At the start of our discussion, I asked “Who is the author of myth?” Some answers were bards, cultures, oracles, families and even the gods and spirits themselves. My concern was that although these answers were all correct, many implied a sense of the authors being far in the past. Our world is changing and we have new direction from spiritual beings and deities. However, due to issues with communication and trust sharing wisdom stories and messages that are coming to us is challenging. After tons of brainstorming and throwing out ideas we developed some processes for seeing personal gnosis through to meaningful modern myths we can be guided by as a community.

Bonnybbx / Pixabay.com
Bonnybbx / Pixabay.com

First, spirits or deities grant the experience of some knowledge to a person or people in a great variety of ways. Gnostic seekers may have dreams of gods and spirits in the form of a complete story or a direct lesson; they may sense an uncanny knowing; some mediums hear voices of spirits with messages to name a few ways. As a sacred artist, ideas often come to me as pictures or scenes that I see and feel viscerally. When an idea is just my creative imagination it does not make my skin tingle the way that spiritually inspired message does. Versus most of my regular art projects, I view a work of art completed gnostically almost as though it wasn’t me that painted it but that it was painted through me and know the image expresses gnosis. My sacred art also feels more alive and takes off on a path of its own.

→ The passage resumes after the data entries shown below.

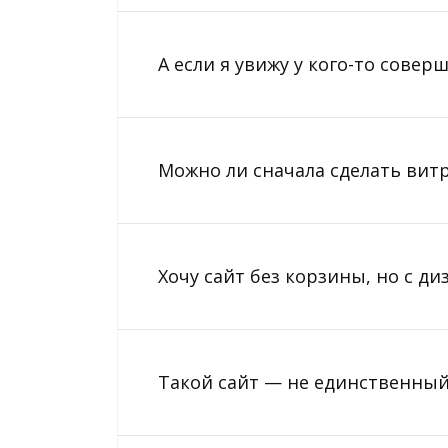
А если я увижу у кого-то сове
Можно ли сначала сделать вит
Хочу сайт без корзины, но с д
Такой сайт — не единственный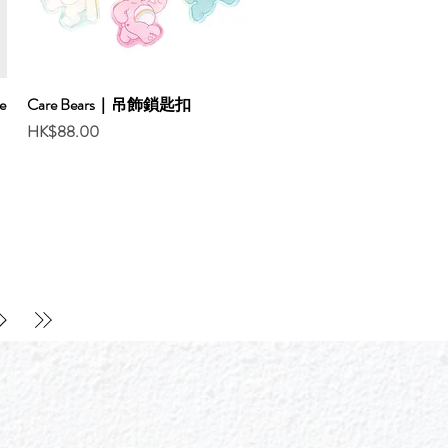
e
Care Bears｜吊飾鎖匙扣
Price
HK$88.00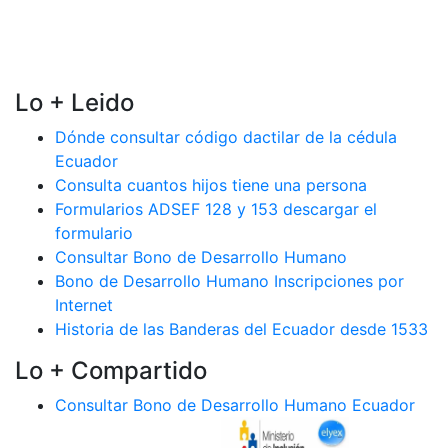
Lo + Leido
Dónde consultar código dactilar de la cédula
Ecuador
Consulta cuantos hijos tiene una persona
Formularios ADSEF 128 y 153 descargar el
formulario
Consultar Bono de Desarrollo Humano
Bono de Desarrollo Humano Inscripciones por
Internet
Historia de las Banderas del Ecuador desde 1533
Lo + Compartido
Consultar Bono de Desarrollo Humano Ecuador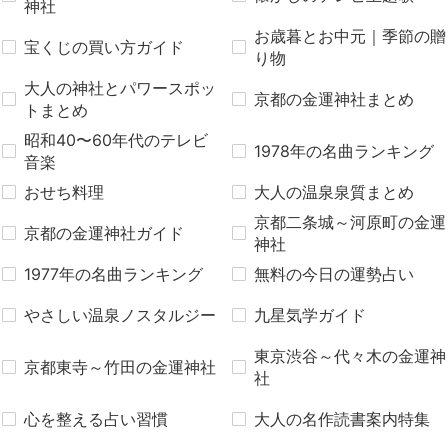
神社
お歳暮とお中元｜季節の贈
宝くじの買い方ガイド
り物
大人の神社とパワースポッ
京都の金運神社まとめ
トまとめ
昭和40〜60年代のテレビ
1978年の名曲ランキング
音楽
おせち料理
大人の温泉泉質まとめ
京都二条城～河原町の金運
京都の金運神社ガイド
神社
1977年の名曲ランキング
無料の今日の運勢占い
やさしい温泉ノスタルジー
九星気学ガイド
東京渋谷～代々木の金運神
京都東寺～竹田の金運神社
社
心を整える占い習慣
大人の名作読書案内特集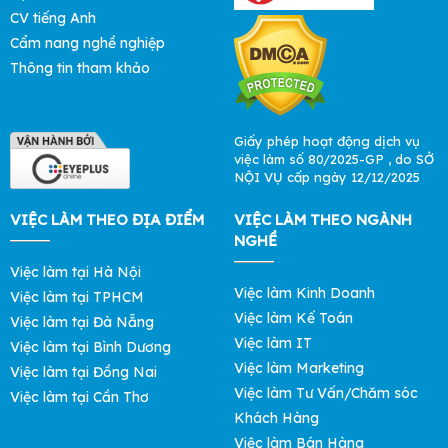
CV tiếng Anh
Cẩm nang nghề nghiệp
Thông tin tham khảo
Giấy phép hoạt động dịch vụ
việc làm số 80/2025-GP , do SỞ
NỘI VỤ cấp ngày 12/12/2025
VIỆC LÀM THEO ĐỊA ĐIỂM
VIỆC LÀM THEO NGÀNH
NGHỀ
Việc làm tại Hà Nội
Việc làm Kinh Doanh
Việc làm tại TPHCM
Việc làm Kế Toán
Việc làm tại Đà Nẵng
Việc làm IT
Việc làm tại Bình Dương
Việc làm Marketing
Việc làm tại Đồng Nai
Việc làm Tư Vấn/Chăm sóc
Việc làm tại Cần Thơ
Khách Hàng
Việc làm Bán Hàng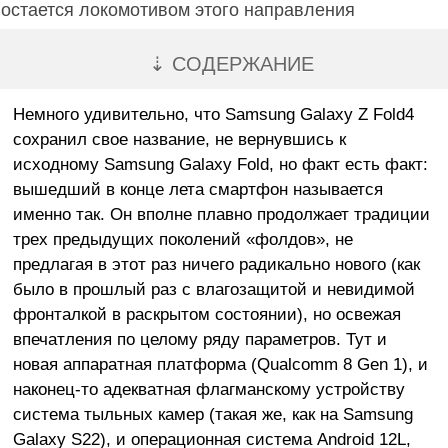
остается локомотивом этого направления
⇣ СОДЕРЖАНИЕ
Немного удивительно, что Samsung Galaxy Z Fold4
сохранил свое название, не вернувшись к
исходному Samsung Galaxy Fold, но факт есть факт:
вышедший в конце лета смартфон называется
именно так. Он вполне плавно продолжает традиции
трех предыдущих поколений «фолдов», не
предлагая в этот раз ничего радикально нового (как
было в прошлый раз с влагозащитой и невидимой
фронталкой в раскрытом состоянии), но освежая
впечатления по целому ряду параметров. Тут и
новая аппаратная платформа (Qualcomm 8 Gen 1), и
наконец-то адекватная флагманскому устройству
система тыльных камер (такая же, как на Samsung
Galaxy S22), и операционная система Android 12L,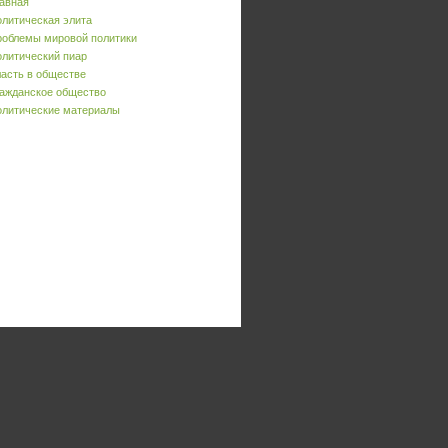
авная
литическая элита
облемы мировой политики
литический пиар
асть в обществе
ажданское общество
литические материалы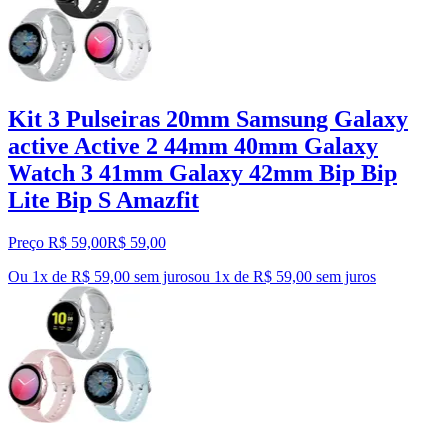
Kit 3 Pulseiras 20mm Samsung Galaxy
active Active 2 44mm 40mm Galaxy
Watch 3 41mm Galaxy 42mm Bip Bip
Lite Bip S Amazfit
Preço R$ 59,00
R$
59
,
00
Ou 1x de R$ 59,00 sem juros
ou
1
x de
R$ 59,00
sem juros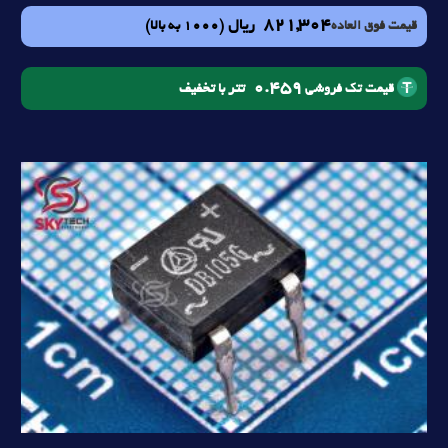
821,304
ریال
(1000 به بالا)
قیمت فوق العاده
0.459
تتر با تخفیف
قیمت تک فروشی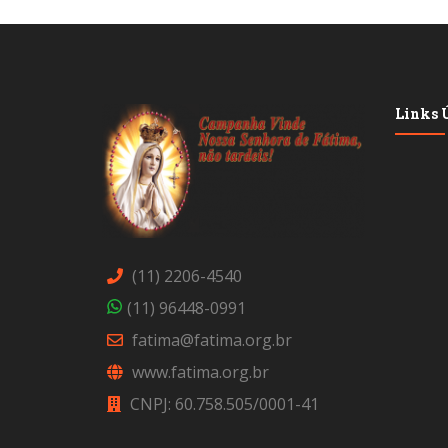
Links Ú
(11) 2206-4540
(11) 96448-0991
fatima@fatima.org.br
www.fatima.org.br
CNPJ: 60.758.505/0001-41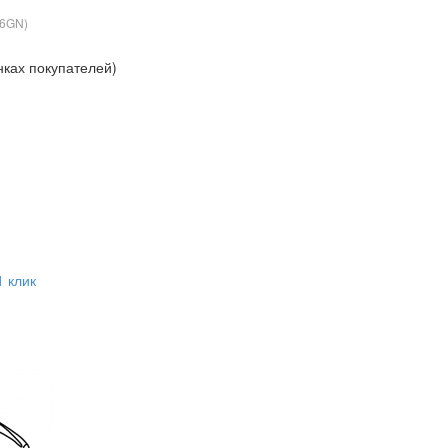
06GN
)
нках покупателей)
1 клик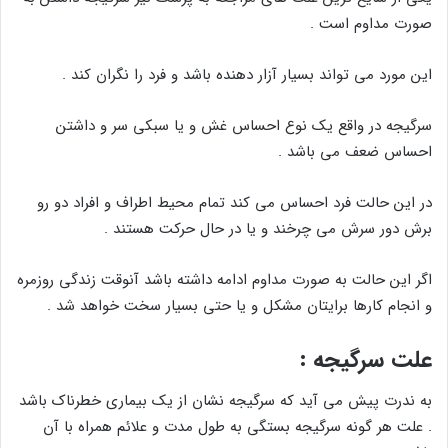
صورت مداوم است .
این مورد می تواند بسیار آزار دهنده باشد و فرد را نگران کند .
سرگیجه در واقع یک نوع احساس غش و یا سبکی سر و داشتن
احساس ضعف می باشد .
در این حالت فرد احساس می کند تمام محیط اطراف و افراد دو رو
برش دور سرش می چرخند و یا در حال حرکت هستند .
اگر این حالت به صورت مداوم ادامه داشته باشد آنوقت زندگی روزمره
و انجام کارها برایتان مشکل و یا حتی بسیار سخت خواهد شد .
علت سرگیجه :
به ندرت پیش می آید که سرگیجه نشان از یک بیماری خطرناک باشد
. علت هر گونه سرگیجه بستگی به طول مدت و علائم همراه با آن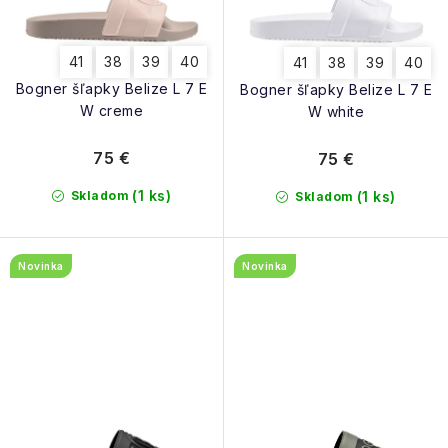
t
k
o
t
41
38
39
40
41
38
39
40
v
o
Bogner šľapky Belize L 7 E
Bogner šľapky Belize L 7 E
v
W creme
W white
75 €
75 €
(1 ks)
Skladom
(1 ks)
Skladom
Novinka
Novinka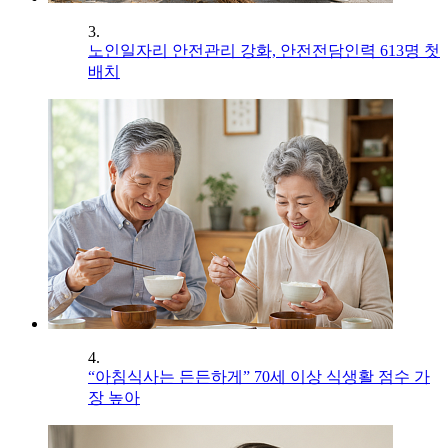
3.
노인일자리 안전관리 강화, 안전전담인력 613명 첫
배치
4.
“아침식사는 든든하게” 70세 이상 식생활 점수 가
장 높아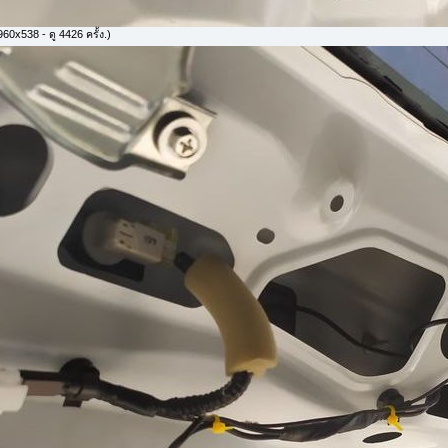
60x538 - ดู 4426 ครั้ง.)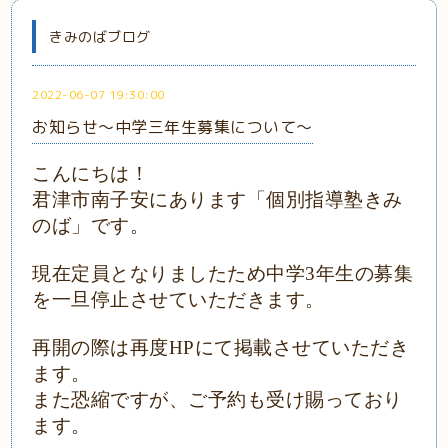
きみのばブログ
2022-06-07 19:30:00
お知らせ～中学三年生募集について～
こんにちは！
君津市南子安にあります「個別指導塾きみ
のば」です。
現在定員となりましたため中学
3
年生の募集
を一旦停止させていただきます。
再開の際は再度
HP
にて掲載させていただき
ます。
また恐縮ですが、ご予約も受け賜っており
ます。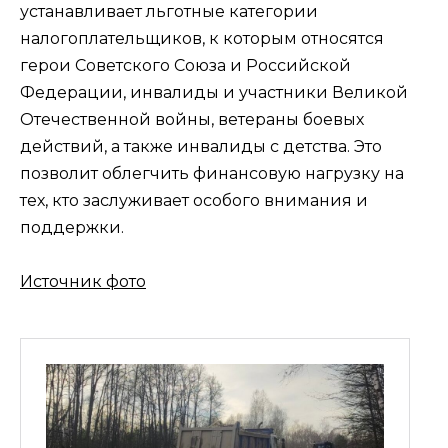
устанавливает льготные категории
налогоплательщиков, к которым относятся
герои Советского Союза и Российской
Федерации, инвалиды и участники Великой
Отечественной войны, ветераны боевых
действий, а также инвалиды с детства. Это
позволит облегчить финансовую нагрузку на
тех, кто заслуживает особого внимания и
поддержки.
Источник фото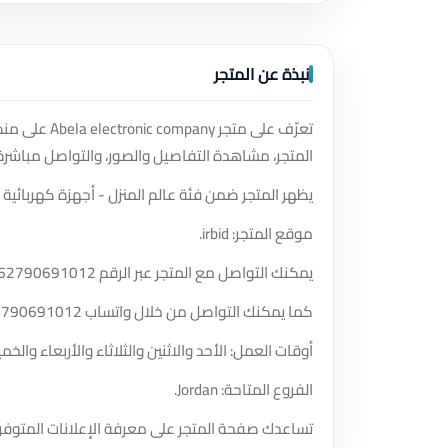
نبذة عن المتجر
تعرّف على م
المتجر، مشاهدة التفاصيل والصور، والتواصل مباشرة
يظهر المتجر ضمن فئة عالم المنزل - أجهزة كهربائية و
موقع المتجر: irbid.
يمكنك التواصل مع المتجر عبر الرقم
62790691012
كما يمكنك التواصل من خلال واتساب
2790691012
أوقات العمل: الأحد والاثنين والثلاثاء والأربعاء والخميس والسبت من الساعة 
الفروع المتاحة: Jordan.
تساعدك صفحة المتجر على معرفة الإعلانات المتوفر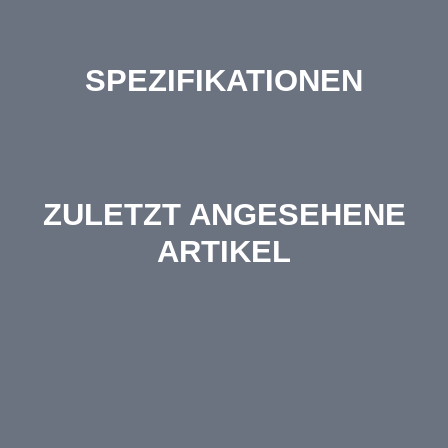
SPEZIFIKATIONEN
ZULETZT ANGESEHENE
ARTIKEL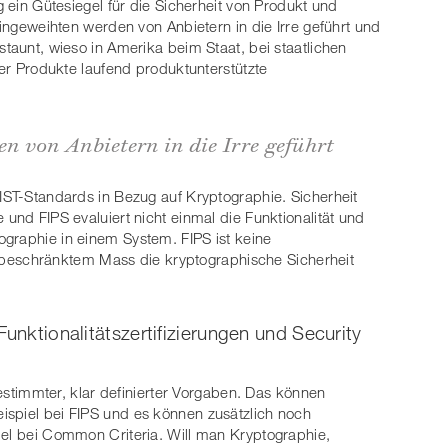
g ein Gütesiegel für die Sicherheit von Produkt und
eingeweihten werden von Anbietern in die Irre geführt und
staunt, wieso in Amerika beim Staat, bei staatlichen
ter Produkte laufend produktunterstützte
 von Anbietern in die Irre geführt
NIST-Standards in Bezug auf Kryptographie. Sicherheit
 und FIPS evaluiert nicht einmal die Funktionalität und
graphie in einem System. FIPS ist keine
 in beschränktem Mass die kryptographische Sicherheit
Funktionalitätszertifizierungen und Security
 bestimmter, klar definierter Vorgaben. Das können
ispiel bei FIPS und es können zusätzlich noch
iel bei Common Criteria. Will man Kryptographie,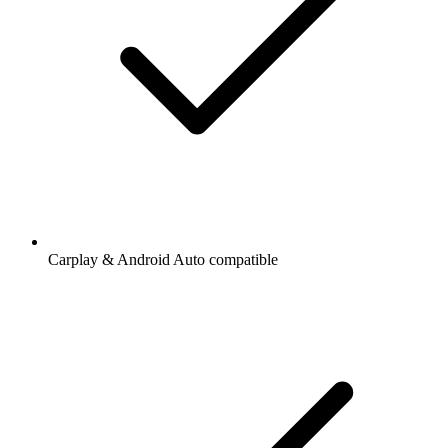
Carplay & Android Auto compatible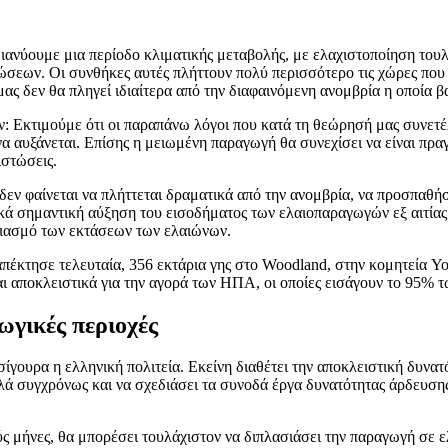
ιανύουμε μια περίοδο κλιματικής μεταβολής, με ελαχιστοποίηση τουλ
σεων. Οι συνθήκες αυτές πλήττουν πολύ περισσότερο τις χώρες που 
ς δεν θα πληγεί ιδιαίτερα από την διαφαινόμενη ανομβρία η οποία βα
ων: Εκτιμούμε ότι οι παραπάνω λόγοι που κατά τη θεώρησή μας συνετ
να αυξάνεται. Επίσης η μειωμένη παραγωγή θα συνεχίσει να είναι πρα
ιστώσεις.
α δεν φαίνεται να πλήττεται δραματικά από την ανομβρία, να προσπαθ
ητικά σημαντική αύξηση του εισοδήματος των ελαιοπαραγωγών εξ αιτί
ασιασμό των εκτάσεων των ελαιώνων.
 απέκτησε τελευταία, 356 εκτάρια γης στο Woodland, στην κομητεία 
ι αποκλειστικά για την αγορά των ΗΠΑ, οι οποίες εισάγουν το 95% τ
ωγικές περιοχές
 σίγουρα η ελληνική πολιτεία. Εκείνη διαθέτει την αποκλειστική δυνα
λά συγχρόνως και να σχεδιάσει τα συνοδά έργα δυνατότητας άρδευση
ς μήνες, θα μπορέσει τουλάχιστον να διπλασιάσει την παραγωγή σε ε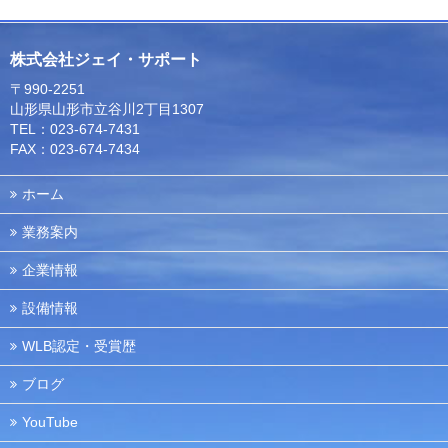
株式会社ジェイ・サポート
〒990-2251
山形県山形市立谷川2丁目1307
TEL：023-674-7431
FAX：023-674-7434
ホーム
業務案内
企業情報
設備情報
WLB認定・受賞歴
ブログ
YouTube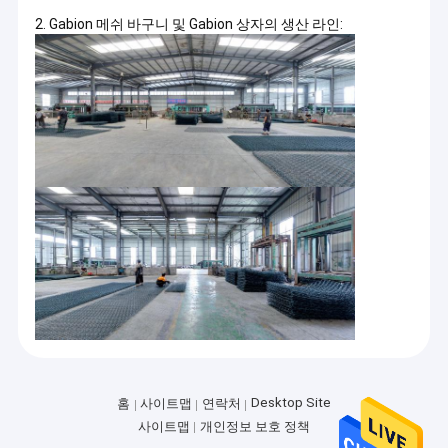
2. Gabion 메쉬 바구니 및 Gabion 상자의 생산 라인:
Desktop Site
홈
사이트맵
연락처
사이트맵
개인정보 보호 정책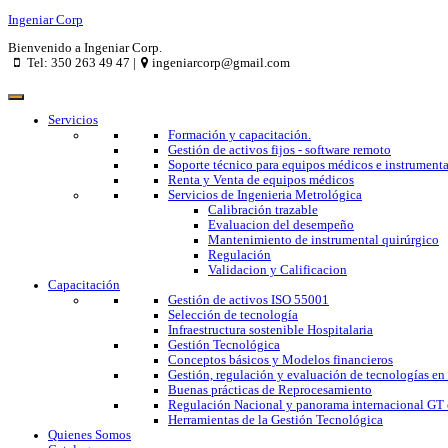
Ingeniar Corp
Bienvenido a Ingeniar Corp.
Tel: 350 263 49 47 |
ingeniarcorp@gmail.com
Servicios
Formación y capacitación.
Gestión de activos fijos - software remoto
Soporte técnico para equipos médicos e instrumenta
Renta y Venta de equipos médicos
Servicios de Ingenieria Metrológica
Calibración trazable
Evaluacion del desempeño
Mantenimiento de instrumental quirúrgico
Regulación
Validacion y Calificacion
Capacitación
Gestión de activos ISO 55001
Selección de tecnología
Infraestructura sostenible Hospitalaria
Gestión Tecnológica
Conceptos básicos y Modelos financieros
Gestión, regulación y evaluación de tecnologías en
Buenas prácticas de Reprocesamiento
Regulación Nacional y panorama internacional GT 
Herramientas de la Gestión Tecnológica
Quienes Somos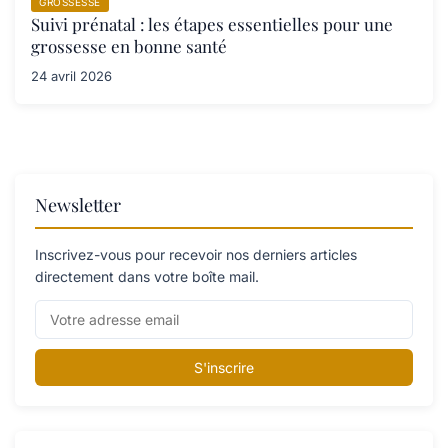
GROSSESSE
Suivi prénatal : les étapes essentielles pour une
grossesse en bonne santé
24 avril 2026
Newsletter
Inscrivez-vous pour recevoir nos derniers articles
directement dans votre boîte mail.
S'inscrire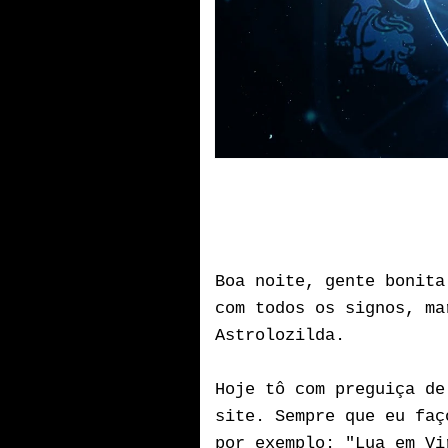
Boa noite, gente bonita
com todos os signos, ma
Astrolozilda.
Hoje tô com preguiça de
site. Sempre que eu faç
por exemplo: "Lua em Vi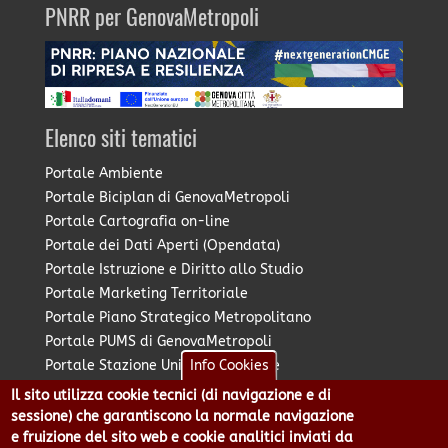
PNRR per GenovaMetropoli
Elenco siti tematici
Portale Ambiente
Portale Biciplan di GenovaMetropoli
Portale Cartografia on-line
Portale dei Dati Aperti (Opendata)
Portale Istruzione e Diritto allo Studio
Portale Marketing Territoriale
Portale Piano Strategico Metropolitano
Portale PUMS di GenovaMetropoli
Info Cookies
Portale Stazione Unica Appaltante
Pratico: procedimenti e istanze online
Il sito utilizza cookie tecnici (di navigazione e di
sessione) che garantiscono la normale navigazione
e fruizione del sito web e cookie analitici inviati da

Secondly, the gnostic seeker must determine if the message is wisdom, if it should be shared, with who and how. Not every spiritual interaction is going to be useful to others beyond yourself. The theme I noticed in our discussion was to run the transmission by a few people as a personal gnosis and see if it resonates with them. Now and then others will even say that they had been getting the same idea on the subject from their meditations. When I have an automatic drawing or have drawn a dream or vision, I usually share the sketches and ideas with a few trusted friends and talk about the message with them or ask their interpretations. If an idea isn’t meaning anything to others or it is easily misinterpreted, the gnosis might be just for you, need to be clarified, or saved for another audience it will make more impact upon.

Now and then I have set aside inspired ideas and refined them until they could make a bigger difference. Keeping notes is very helpful for allowing gnosis to mature and looking back over your papers periodically to ascertain if perhaps the concept or story is ready to be shared. I had a flash of inspiration once that the Morrigan served as psychopomp for her slain son Meiche and tended to his snake ridden heart. I tried to share this (re?)discovered part of the legend on livejournal, but it just didn’t come across well. However, more recently, I was able to draw the Great Queen like a valkyrie and share the piece with the ever growing Morrigan community in an anthology By Blood, Bone and Blade. Viewers can look at the illustration and place the picture into their worldview just for a moment and see if the scene makes sense to them. I have had other psychopomp visions that I felt that at least for the foreseeable future were just for my own psychic training.

When you have important wisdom to share with your spiritual community, careful consideration about how to best present it to your audience is key. There are times to be authoritative with personal gnosis and to confront the community with sermons or instructions, but those times are rare and are mostly reserved for teacher-student or priest-congregation relationships. More often people can better incorporate wisdom into their personal lives if they can interpret it for themselves, especially in communities of equals or in mixed settings. Sharing personal gnosis as an anecdote in first person, but leaving the meaning for others to do with what they may, writing a ritual for people to try, art, dance, poetry and stories are all excellent ways to share a divine message.

a thin line drawing of a woman with wings
Morrigan / Illustration by the author

Third, people the gnosis was transmitted to and it resonated for affirm it either by a conscious approval or just by naturally incorporating and accepting it into their philosophies and or practices. The ritual or art is used, adapted, or inspires more creation and realizations. People retell your story or anecdote to others and overtime it could become traditional lore and then myth. With my sacred art, I start to see that a gnostic transmission is touching people because they share their reactions to me, tell me they worked it into their altar or spiritual practices, they write about how it changed their thinking about a rite of passage, etc. I paint plenty of pretty pictures and decent portraits, but based on the responses they do not affect people as deeply as something expressing gnosis.

Another sign that your personal gnosis is becoming community gnosis is when people begin identifying with the idea and asking for more details or guidance on how to incorporate the information into their lives. As gnosis takes on its own mythic life if it ever felt like your property it now firmly belongs to the community, a bit like a child that grew up.

Finally, we revisited the opening question, “Who is the author of myth?” and we gave a resoundingly modern answer: “Me!” as in each of us can be the one who brings to the community the wisdom of myth from out of our personal gnosis.